The Vikings invaded present-day Normandy in the 9th century. Many of the Scandinavian raiders established settlements in the area and adopted Christianity. In 911 French king Charles the Simple and Viking chief Hrölfr agreed that the area around Rouen should be handed over to these Norsemen – or Normans, as they came to be known.
In 1066 the duke of Normandy crossed the English Channel with 6000 soldiers. His forces crushed the English in the Battle of Hastings, and the duke – henceforth known as William the Conqueror – was crowned king of England. The Channel Islands (Îles Anglo-Normandes), just off the Norman coast, came under English rule in the same year and remain so to this day.
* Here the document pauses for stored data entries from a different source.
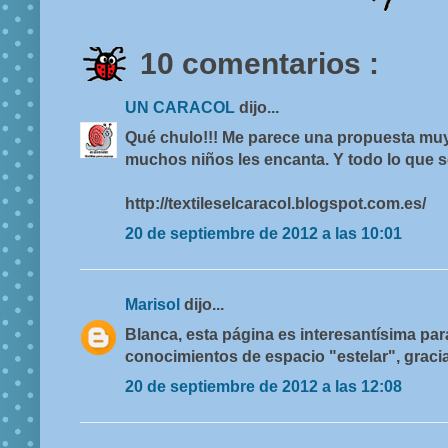
10 comentarios :
UN CARACOL
dijo...
Qué chulo!!! Me parece una propuesta muy
muchos niños les encanta. Y todo lo que s
http://textileselcaracol.blogspot.com.es/
20 de septiembre de 2012 a las 10:01
Marisol
dijo...
Blanca, esta página es interesantísima para
conocimientos de espacio "estelar", gracia
20 de septiembre de 2012 a las 12:08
During the 11th and 12th centuries many churches were built in Normandy in the Romanesque style.
Throughout the Hundred Years’ War (1337–1453) the duchy seesawed between French and English rule. England dominated Normandy for some 30 years until France gained permanent control in 1450. In the 16th century, Normandy, a Protestant stronghold, was the scene of much fighting between Catholics and Huguenots.
On 6 June 1944 – better known as D-Day – some 45, 000 Allied troops landed on beaches near Bayeux, heralding the beginning of the Battle of Normandy, the decisive campaign that led to the liberation of Nazi-occupied Europe. Freedom came at a terrible price, however – over 425, 000 Allied and German casualties, and more than 15, 000 civilian deaths. Eventually, the German resistance was broken and Paris was liberated on 25 August.